Ahh that makes sense then. Yeah it would be best to get them onto something less sugary. TBH I'm thinking of changing the good doer down to something with less sugar as it's not all that low (even though it's labelled as a good doer) but I've only just changed his supplement so don't like to change too much at once!

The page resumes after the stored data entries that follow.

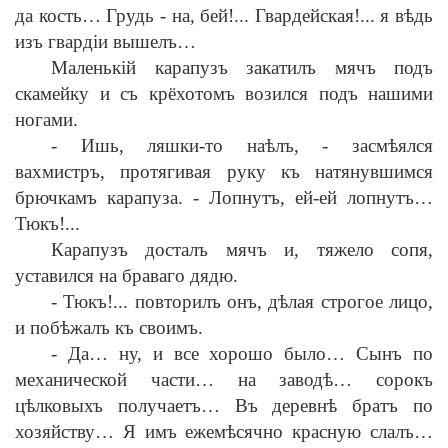
да кость… Грудь
-
на, бей!... Гвардейская!... я в
ѣ
дь
изъ гвард
i
и вышелъ…
Маленьк
i
й карапузъ закатилъ мячъ подъ
скамейку и съ крёхотомъ возился подъ нашими
ногами.
-
Ишь, ляшки-то на
ѣ
лъ,
-
засм
ѣ
ялся
вахмистръ, протягивая руку къ натянувшимся
брючкамъ карапуза.
-
Лопнутъ, ей-ей лопнутъ…
Тюкъ!...
Карапузъ досталъ мячъ и, тяжело сопя,
уставился на браваго дядю.
-
Тюкъ!... повторилъ онъ, д
ѣ
лая строгое лицо,
и поб
ѣ
жалъ къ своимъ.
-
Да… ну, и все хорошо было… Сынъ по
механической части… на завод
ѣ
… сорокъ
ц
ѣ
лковыхъ получаетъ… Въ деревн
ѣ
братъ по
хозяйству… Я имъ ежем
ѣ
сячно красную слалъ…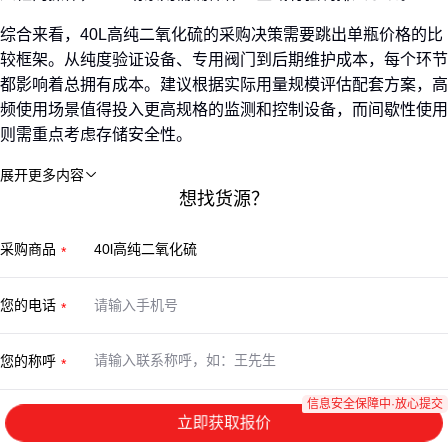
综合来看，40L高纯二氧化硫的采购决策需要跳出单瓶价格的比
较框架。从纯度验证设备、专用阀门到后期维护成本，每个环节
都影响着总拥有成本。建议根据实际用量规模评估配套方案，高
频使用场景值得投入更高规格的监测和控制设备，而间歇性使用
则需重点考虑存储安全性。
展开更多内容

想找货源？
采购商品
您的电话
您的称呼
信息安全保障中·放心提交
立即获取报价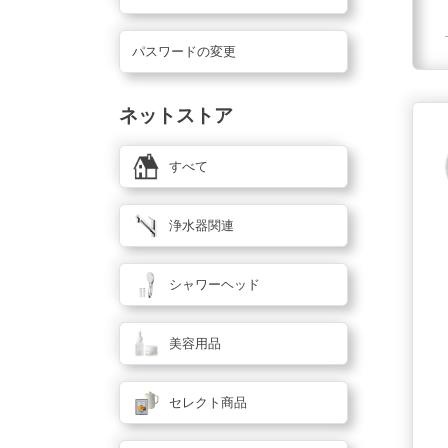
パスワードの変更
ネットストア
すべて
浄水器関連
シャワーヘッド
美容用品
セレクト商品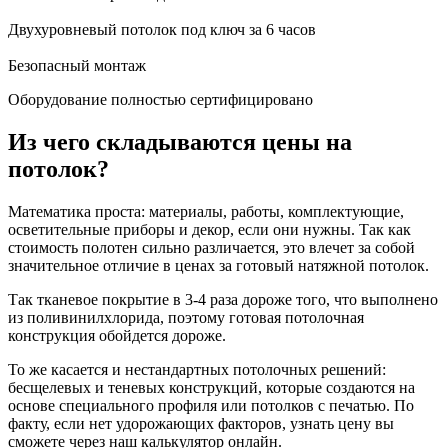
Двухуровневый потолок под ключ за 6 часов
Безопасный монтаж
Оборудование полностью сертифицировано
Из чего складываются цены на
потолок?
Математика проста: материалы, работы, комплектующие,
осветительные приборы и декор, если они нужны. Так как
стоимость полотен сильно различается, это влечет за собой
значительное отличие в ценах за готовый натяжной потолок.
Так тканевое покрытие в 3-4 раза дороже того, что выполнено
из поливинилхлорида, поэтому готовая потолочная
конструкция обойдется дороже.
То же касается и нестандартных потолочных решений:
бесщелевых и теневых конструкций, которые создаются на
основе специального профиля или потолков с печатью. По
факту, если нет удорожающих факторов, узнать цену вы
сможете через наш калькулятор онлайн.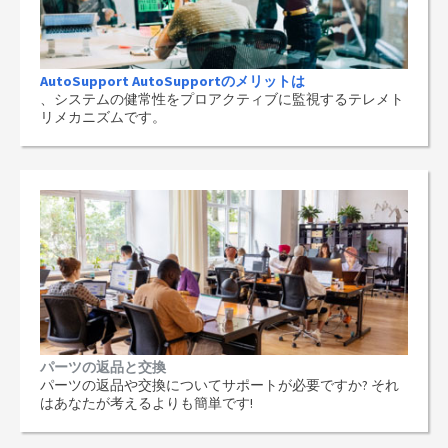
AutoSupport AutoSupportのメリットは
、システムの健常性をプロアクティブに監視するテレメト
リメカニズムです。
パーツの返品と交換
パーツの返品や交換についてサポートが必要ですか? それ
はあなたが考えるよりも簡単です!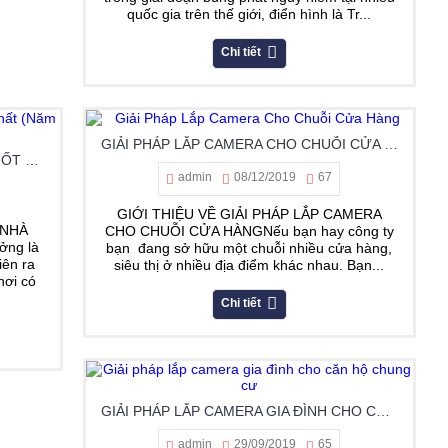
quốc gia trên thế giới, điển hình là Tr...
Chi tiết
GIẢI PHÁP LẮP CAMERA CHO CHUỖI CỬA HÀNG
NHỮNG MẪU CAMERA NHÀ XƯỞNG TỐT NHẤT (NĂM 2020)
admin
08/12/2019
67
GIỚI THIỆU VỀ GIẢI PHÁP LẮP CAMERA
 NHÀ
CHO CHUỖI CỬA HÀNGNếu bạn hay công ty
ng là
bạn đang sở hữu một chuỗi nhiều cửa hàng,
iên ra
siêu thị ở nhiều địa điểm khác nhau. Bạn...
nơi có
Chi tiết
GIẢI PHÁP LẮP CAMERA GIA ĐÌNH CHO CĂN HỘ CHUNG CƯ
admin
29/09/2019
65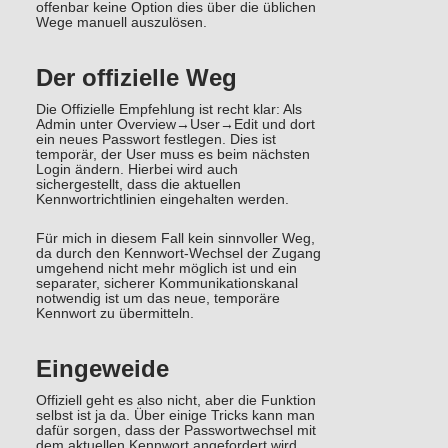
offenbar keine Option dies über die üblichen
Wege manuell auszulösen.
Der offizielle Weg
Die Offizielle Empfehlung ist recht klar: Als
Admin unter Overview→User→Edit und dort
ein neues Passwort festlegen. Dies ist
temporär, der User muss es beim nächsten
Login ändern. Hierbei wird auch
sichergestellt, dass die aktuellen
Kennwortrichtlinien eingehalten werden.
Für mich in diesem Fall kein sinnvoller Weg,
da durch den Kennwort-Wechsel der Zugang
umgehend nicht mehr möglich ist und ein
separater, sicherer Kommunikationskanal
notwendig ist um das neue, temporäre
Kennwort zu übermitteln.
Eingeweide
Offiziell geht es also nicht, aber die Funktion
selbst ist ja da. Über einige Tricks kann man
dafür sorgen, dass der Passwortwechsel mit
dem aktuellen Kennwort angefordert wird.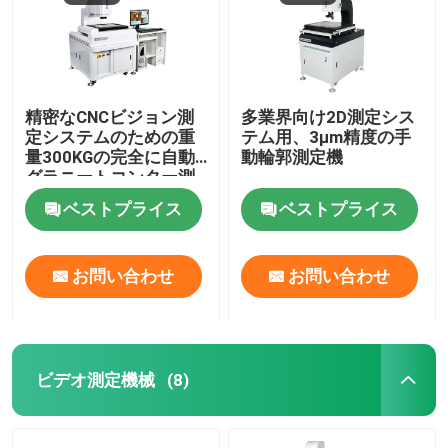
精密なCNCビジョン測
多業界向け2D測定シス
定システムのための重
テム用、3μm精度の手
量300KGの完全に自動
動輪郭測定機
グラニートコンター測
定機
ベストプライス
ベストプライス
お問い合わせ
お問い合わせ
ビデオ測定機械
(8)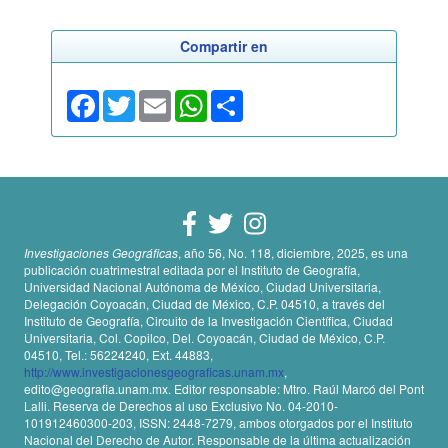
Compartir en
Facebook
Twitter
Email
WhatsApp
Share
Investigaciones Geográficas
, año 56, No. 118, diciembre, 2025, es una
publicación cuatrimestral editada por el Instituto de Geografía,
Universidad Nacional Autónoma de México, Ciudad Universitaria,
Delegación Coyoacán, Ciudad de México, C.P. 04510, a través del
Instituto de Geografía, Circuito de la Investigación Científica, Ciudad
Universitaria, Col. Copilco, Del. Coyoacán, Ciudad de México, C.P.
04510, Tel.: 56224240, Ext. 44883,
http://www.investigacionesgeograficas.unam.mx
,
edito@geografia.unam.mx. Editor responsable: Mtro. Raúl Marcó del Pont
Lalli. Reserva de Derechos al uso Exclusivo No. 04-2010-
101912460300-203, ISSN: 2448-7279, ambos otorgados por el Instituto
Nacional del Derecho de Autor. Responsable de la última actualización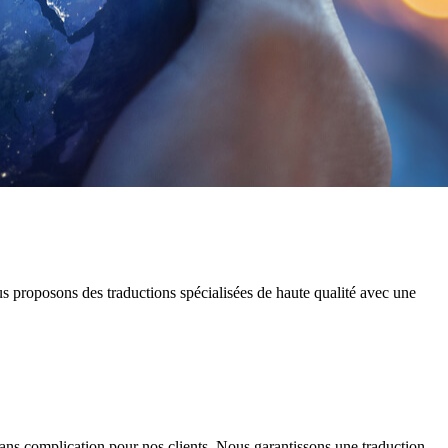
us proposons des traductions spécialisées de haute qualité avec une
sans complication pour nos clients. Nous garantissons une traduction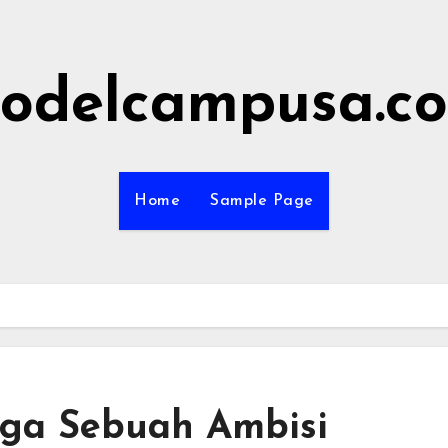
odelcampusa.c
Home
Sample Page
ga Sebuah Ambisi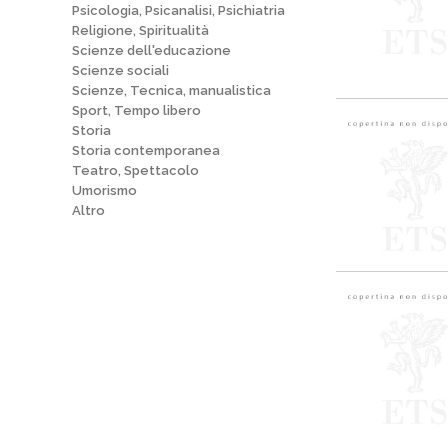
Psicologia, Psicanalisi, Psichiatria
Religione, Spiritualità
Scienze dell'educazione
Scienze sociali
Scienze, Tecnica, manualistica
Sport, Tempo libero
Storia
Storia contemporanea
Teatro, Spettacolo
Umorismo
Altro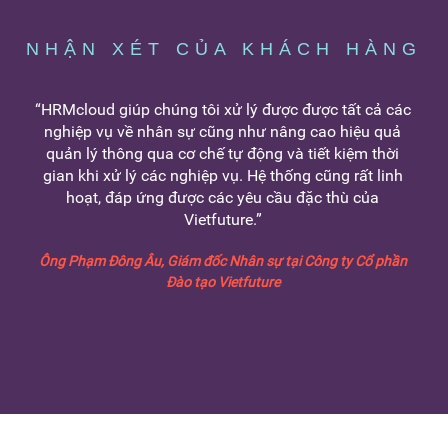
NHẬN XÉT CỦA KHÁCH HÀNG
“HRMcloud giúp chúng tôi xử lý được được tất cả các
nghiệp vụ về nhân sự cũng như nâng cao hiệu quả
quản lý thông qua cơ chế tự động và tiết kiệm thời
gian khi xử lý các nghiệp vụ. Hệ thống cũng rất linh
hoạt, đáp ứng được các yêu cầu đặc thù của
Vietfuture.”
Ông Phạm Đông Âu, Giám đốc Nhân sự tại Công ty Cổ phần
Đào tạo Vietfuture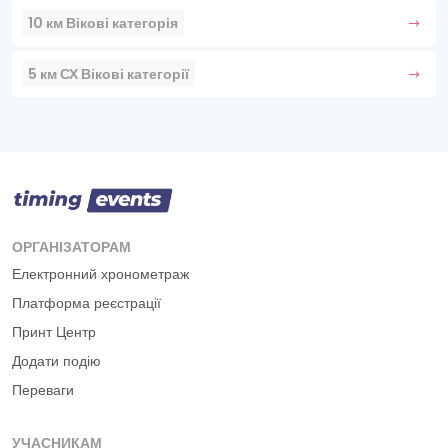
10 км Вікові категорія
5 км СХ Вікові категорії
ОРГАНІЗАТОРАМ
Електронний хронометраж
Платформа реєстрації
Принт Центр
Додати подію
Переваги
УЧАСНИКАМ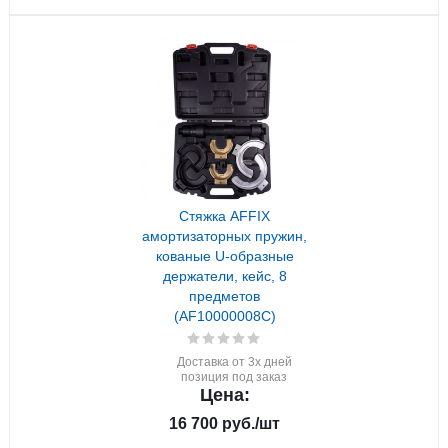
Стяжка AFFIX
амортизаторных пружин,
кованые U-образные
держатели, кейс, 8
предметов
(AF10000008C)
Доставка от 3х дней
позиция под заказ
Цена:
16 700
руб.
/шт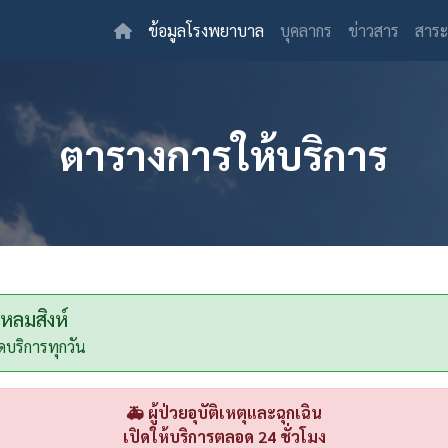
(current)
ข้อมูลโรงพยาบาล
บุคลากร
ข่าวสาร
สาระ
ตารางการให้บริการ
ลมสิงห์
ดบริการทุกวัน
🚑 ผู้ป่วยอุบัติเหตุและฉุกเฉิน
เปิดให้บริการตลอด 24 ชั่วโมง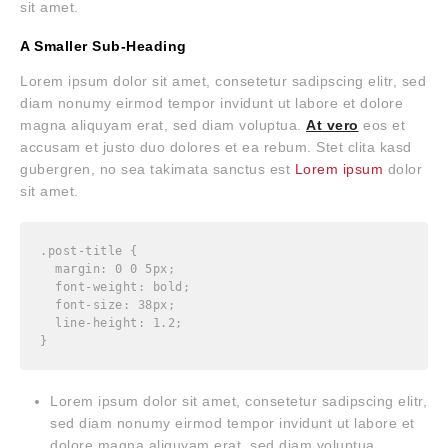
sit amet.
A Smaller Sub-Heading
Lorem ipsum dolor sit amet, consetetur sadipscing elitr, sed
diam nonumy eirmod tempor invidunt ut labore et dolore
magna aliquyam erat, sed diam voluptua.
At vero
eos et
accusam et justo duo dolores et ea rebum. Stet clita kasd
gubergren, no sea takimata sanctus est
Lorem ipsum
dolor
sit amet.
.post-title {

  margin: 0 0 5px;

  font-weight: bold;

  font-size: 38px;

  line-height: 1.2;

}
Lorem ipsum dolor sit amet, consetetur sadipscing elitr,
sed diam nonumy eirmod tempor invidunt ut labore et
dolore magna aliquyam erat, sed diam voluptua.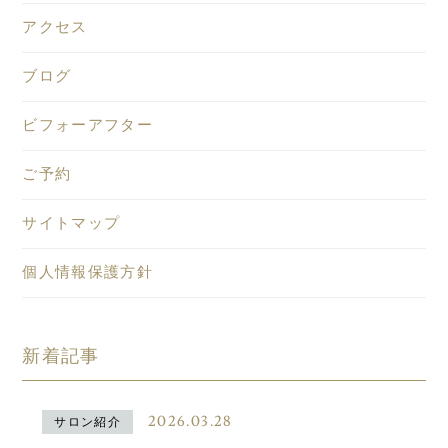
アクセス
ブログ
ビフォーアフター
ご予約
サイトマップ
個人情報保護方針
新着記事
2026.03.28
サロン紹介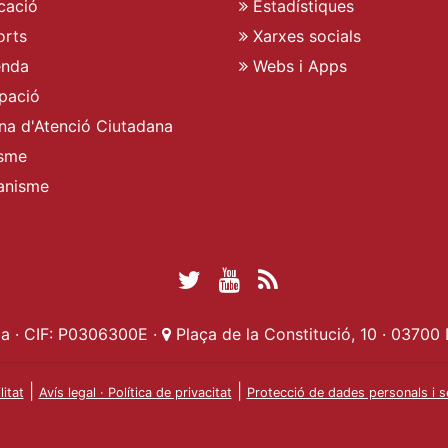
cació
Estadístiques
rts
Xarxes socials
enda
Webs i Apps
pació
ina d'Atenció Ciutadana
sme
anisme
Twitter Ajuntament 
YouTube Ajuntam
RSS Actualita
Facebook Ajuntament d
a · CIF: P0306300E ·
Plaça de la Constitució, 10 · 03700 
|
|
litat
Avís legal · Política de privacitat
Protecció de dades personals i s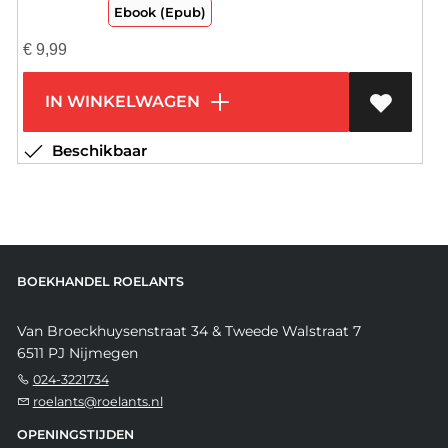
Ebook (Epub)
€
9,99
IN WINKELWAGEN
Beschikbaar
BOEKHANDEL ROELANTS
Van Broeckhuysenstraat 34 & Tweede Walstraat 7
6511 PJ Nijmegen
024-3221734
roelants@roelants.nl
OPENINGSTIJDEN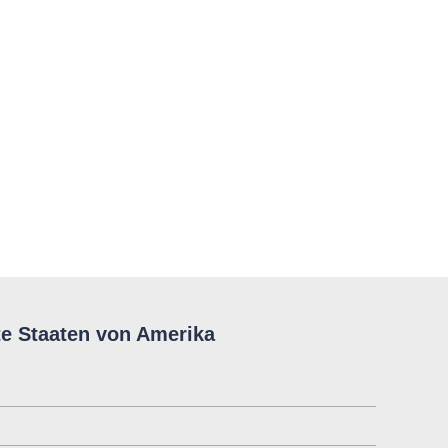
te Staaten von Amerika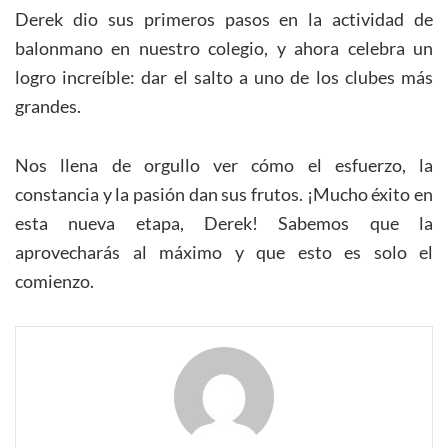
Derek dio sus primeros pasos en la actividad de
balonmano en nuestro colegio, y ahora celebra un
logro increíble: dar el salto a uno de los clubes más
grandes.
Nos llena de orgullo ver cómo el esfuerzo, la
constancia y la pasión dan sus frutos. ¡Mucho éxito en
esta nueva etapa, Derek! Sabemos que la
aprovecharás al máximo y que esto es solo el
comienzo.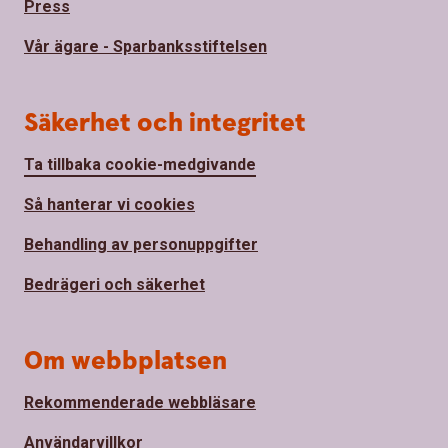
Press
Vår ägare - Sparbanksstiftelsen
Säkerhet och integritet
Ta tillbaka cookie-medgivande
Så hanterar vi cookies
Behandling av personuppgifter
Bedrägeri och säkerhet
Om webbplatsen
Rekommenderade webbläsare
Användarvillkor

Horse feed is a minefield!


----------



## RachJeremy (Sep 14, 2012)

https://www.instagram.com/rach46773/

Go to the Link, the latest pictures of my colt and filly are on there XD both are rather plump!


----------



## RachJeremy (Sep 14, 2012)

Teddy-dog said:


> Ahh that makes sense then. Yeah it would be best to get them onto something less sugary. TBH I'm thinking of changing the good doer down to something with less sugar as it's not all that low (even though it's labelled as a good doer) but I've only just changed his supplement so don't like to change too much at once!
> 
> Horse feed is a minefield!


It really is! XD you'd of thought it'd be a lot easier to sort out... But no! 
My older horse, is literally on Dodsen and Horrell Safe and Sound, been on it for years now and it works for him... But my filly, Skye won't touch it! >.< Tetley, my colt eats anything put in front of him... So i just give him a token of chaff and pony nuts at the moment so he can have his turmeric. Skye gets a pasture mix and chaff, or nuts and chaff depending on what we have. But i want to have her back on a balancer, and put Tetley on a balancer too. I've had Skye on TopSpec, and she's fine on that, so i might just put them back onto that. :\


----------



## Teddy-dog (Nov 2, 2017)

RachJeremy said:


> https://www.instagram.com/rach46773/
> 
> Go to the Link, the latest pictures of my colt and filly are on there XD both are rather plump!


Ahh they're lovely - and looking very well


----------



## RachJeremy (Sep 14, 2012)

Teddy-dog said:


> Ahh they're lovely - and looking very well


Looking very plump! XD To be fair, the colt has lost a considerable amount of weight since we got him, he came to us resembling a pot-bellied pig ahaha.

Skye just loves her food and is like her mum, just has to look at food and she puts on weight!


----------